What is it about celebrities? Like saints, they transcend their lives, even if in the case of some celebrities, their lives lack saintliness. The week following Christmas, as part of Christmastide, many of us celebrate and remember saints of old, like St. Stephen, the first Christian martyr, St. John the Apostle, and on January 1st, Mary, the Mother of Jesus. This week, we also come to terms with the passing of celebrities, whose lives remain with us in our passing of time.
Like celebrities, saints serve to situate us, illumine our path, offer us mile markers, and help us gain our bearings through the seasons of life. I still remember the first time I watched the original Star Wars as a child. The force of it has been with us ever since. Carrie Fisher, who starred in that film, and who passed away this week, made a forceful impact in many spheres, including her role as Princess Leia. According to one account, she was the first action heroine, a fierce warrior with a sharp wit, not just another pretty face.

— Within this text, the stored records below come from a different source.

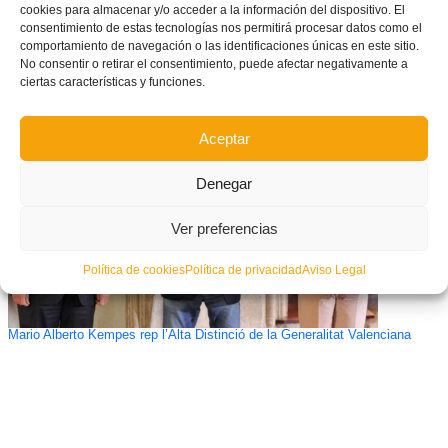
cookies para almacenar y/o acceder a la información del dispositivo. El
consentimiento de estas tecnologías nos permitirá procesar datos como el
comportamiento de navegación o las identificaciones únicas en este sitio.
La FFCV convoca un nou curs d’àrbitres davant de la gran demanda
No consentir o retirar el consentimiento, puede afectar negativamente a
existent
ciertas características y funciones.
Aceptar
Denegar
Ver preferencias
Política de cookies
Política de privacidad
Aviso Legal
Mario Alberto Kempes rep l’Alta Distinció de la Generalitat Valenciana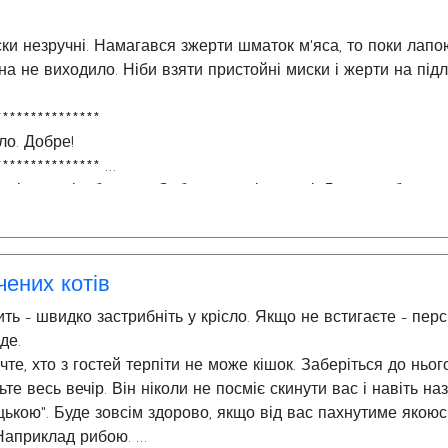
ски незручні. Намагався зжерти шматок м'яса, то поки лапо
іна не виходило. Ніби взяти пристойні миски і жерти на підл
***************
сло. Добре!
***************
в інспекцію будинку. Заблукав у підковдрі. Ледве вибрався
і. Понатащут у хату всякої гидоти - а я страждай. Виношу
***************
чених котів
ть - швидко застрибніть у крісло. Якщо не встигаєте - пер
йде.
те, хто з гостей терпіти не може кішок. Заберіться до ньог
зьте весь вечір. Він ніколи не посміє скинути вас і навіть на
цькою". Буде зовсім здорово, якщо від вас пахнутиме якоюс
 Наприклад рибою.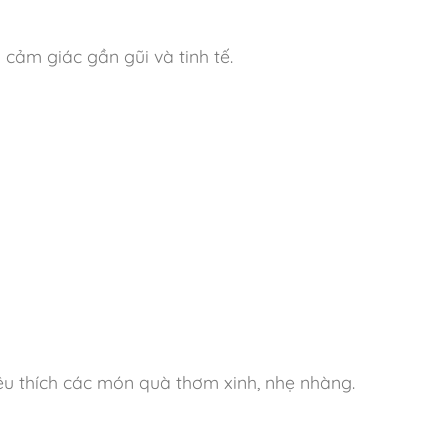
cảm giác gần gũi và tinh tế.
êu thích các món quà thơm xinh, nhẹ nhàng.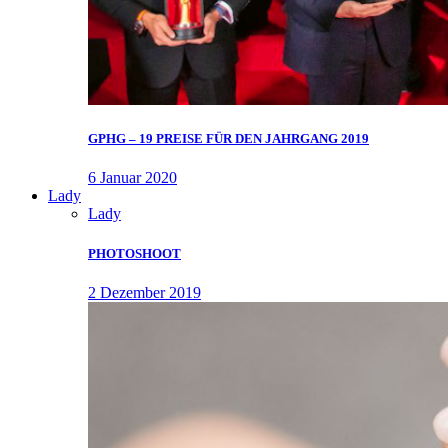
GPHG – 19 PREISE FÜR DEN JAHRGANG 2019
6 Januar 2020
Lady
Lady
PHOTOSHOOT
2 Dezember 2019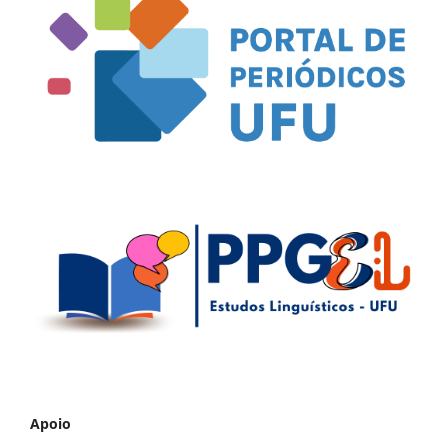
Apoio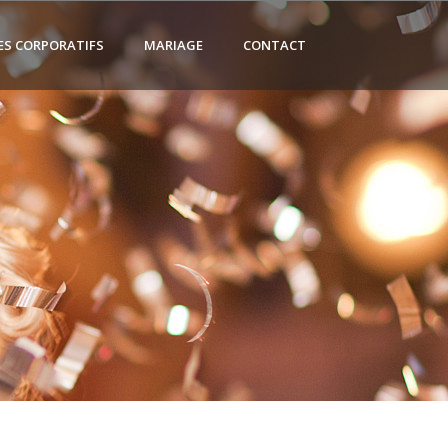
ES CORPORATIFS
MARIAGE
CONTACT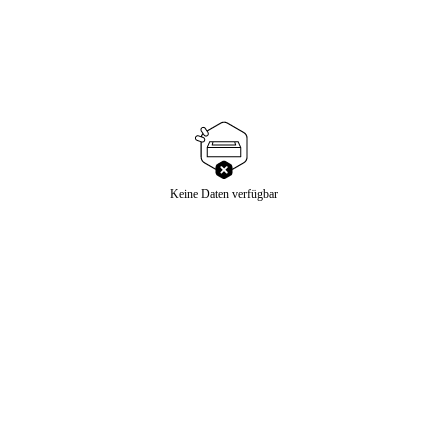
Keine Daten verfügbar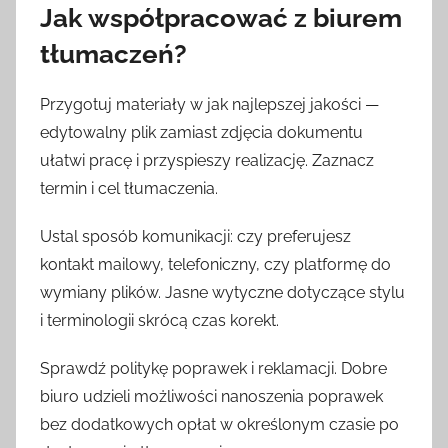
Jak współpracować z biurem
tłumaczeń?
Przygotuj materiały w jak najlepszej jakości —
edytowalny plik zamiast zdjęcia dokumentu
ułatwi pracę i przyspieszy realizację. Zaznacz
termin i cel tłumaczenia.
Ustal sposób komunikacji: czy preferujesz
kontakt mailowy, telefoniczny, czy platformę do
wymiany plików. Jasne wytyczne dotyczące stylu
i terminologii skrócą czas korekt.
Sprawdź politykę poprawek i reklamacji. Dobre
biuro udzieli możliwości nanoszenia poprawek
bez dodatkowych opłat w określonym czasie po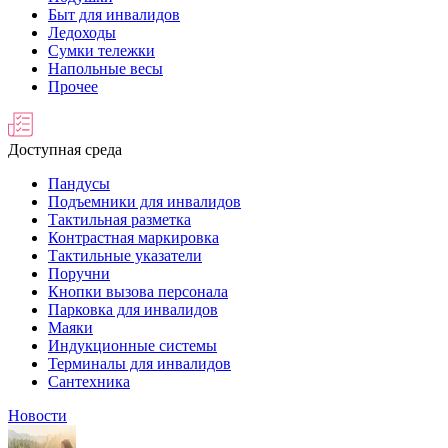
Быт для инвалидов
Ледоходы
Сумки тележки
Напольные весы
Прочее
Доступная среда
Пандусы
Подъемники для инвалидов
Тактильная разметка
Контрастная маркировка
Тактильные указатели
Поручни
Кнопки вызова персонала
Парковка для инвалидов
Маяки
Индукционные системы
Терминалы для инвалидов
Сантехника
Новости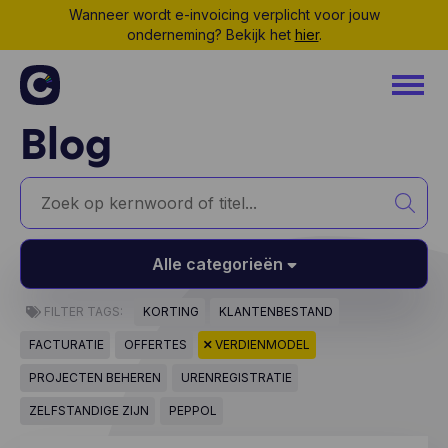
Wanneer wordt e-invoicing verplicht voor jouw
onderneming? Bekijk het
hier
.
Blog
Alle categorieën
FILTER TAGS:
KORTING
KLANTENBESTAND
FACTURATIE
OFFERTES
VERDIENMODEL
PROJECTEN BEHEREN
URENREGISTRATIE
ZELFSTANDIGE ZIJN
PEPPOL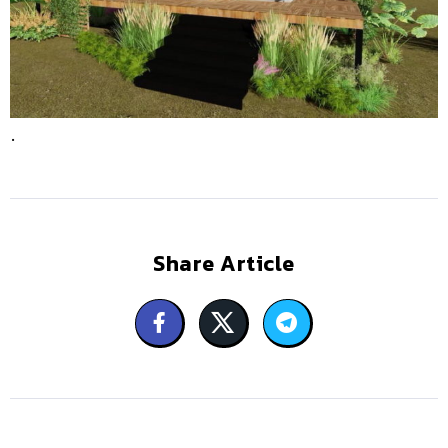
.
Share Article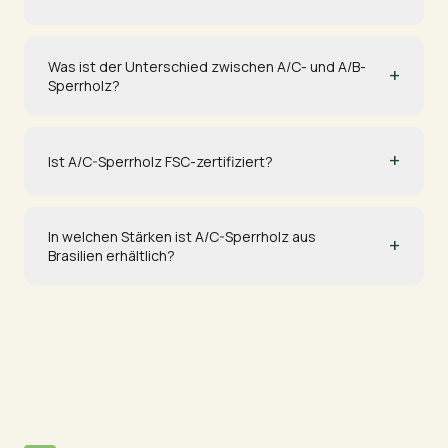
Was ist der Unterschied zwischen A/C- und A/B-
+
Sperrholz?
+
Ist A/C-Sperrholz FSC-zertifiziert?
In welchen Stärken ist A/C-Sperrholz aus
+
Brasilien erhältlich?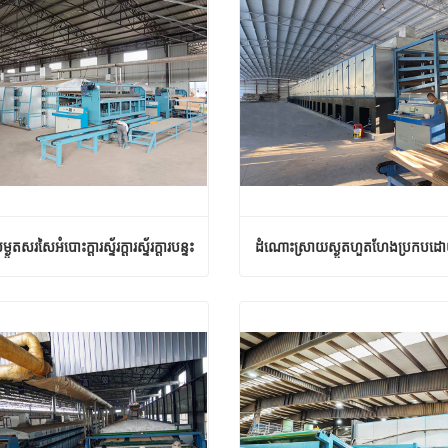
្ងួតសរសៃអំបោះក្តារស្ទ័រក្តារស្ទ័រក្តារបន្ទះ
ម៉ាស៊ីនសម្ងួតសរសៃអំបោះក្តារស្ទ័រក្តារស្ទ័រក្តារបន្ទះ
ទំនងឥឡូវនេះ
ទំនាក់ទំនងឥឡូវនេះ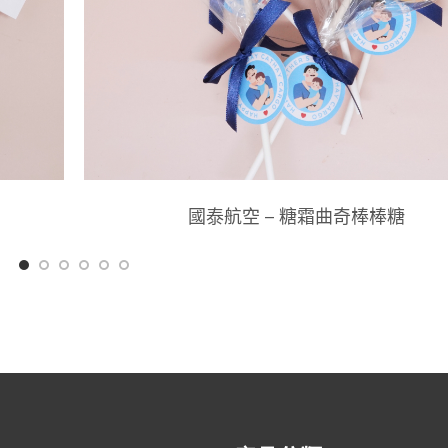
國泰航空 – 糖霜曲奇棒棒糖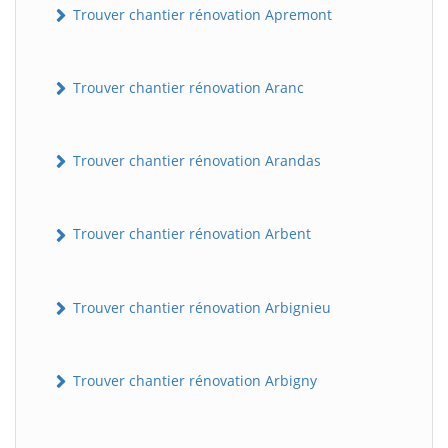
Trouver chantier rénovation Apremont
Trouver chantier rénovation Aranc
Trouver chantier rénovation Arandas
Trouver chantier rénovation Arbent
Trouver chantier rénovation Arbignieu
Trouver chantier rénovation Arbigny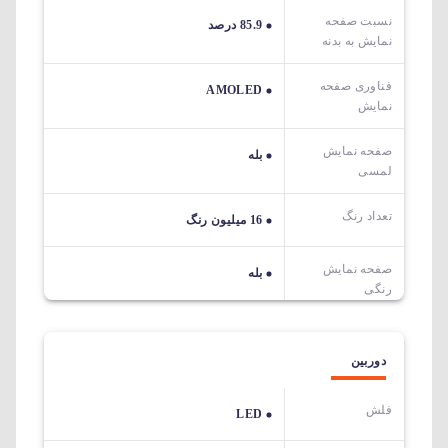
نسبت صفحه
85.9 درصد
نمایش به بدنه
فناوری صفحه
AMOLED
نمایش
صفحه نمایش
بله
لمسی
تعداد رنگ
16 میلیون رنگ
صفحه نمایش
بله
رنگی
دوربین
فلش
LED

Also, like saints, celebrities can become larger than life and more fiction than reality. We must allow them, if they are willing, to define themselves rather than let their mystique shroud their identities. Fisher was one celebrity who was willing to define herself. One article wrote of her that she was the “author of her own story.” “As someone classified as a celebrity for most of her life, Fisher took away the entertainment press’ power to define her by communicating through her own words. Besides ‘Postcards From the Edge,’ Fisher wrote several novels, including ‘Surrender the Pink’ and the memoir ‘Wishful Drinking,’ which was adapted from her one-woman autobiographical Broadway show.”
While we must allow saints and celebrities to define themselves, we must also not allow them to define our lives, whereby we simply copy them. Just as Fisher was the author of her own story, we need to author ours as well, come what may, rather than fake them like cheap imitations. After all, it is better to be poor and authentic than cheap imitations, no matter how much it profits us. Moreover, for the Christian, the one whose life should ultimately illumine our path is Jesus, whose birth countless people through the ages and across the world celebrate at Christmastide.
Today, the Church remembers St. Thomas Becket, Archbishop of Canterbury and martyr (1120-1170). If pressed, I might defer to my recollection of Richard Burton’s classic portrayal of him in Becket, a 1964 production, rather than to what I know from some church history book. After all, the film was made the year I was born. At least, Burton didn’t die this year, but in 1984, two years after I graduated from high school. Whether or not Burton acted from truth, conviction and integrity, the Becket he portrayed did, when he became Archbishop, even though he would pay for it with his life (Refer here and here for treatments of Becket; refer here for a definition of saints in the Catholic Church).
We can learn a lot from celebrities like Fisher and saints like Becket, as we journey into the next year of life. Let’s draw from the past, even from far away galaxies a long time ago, as we chart our own course, and move forward into the future.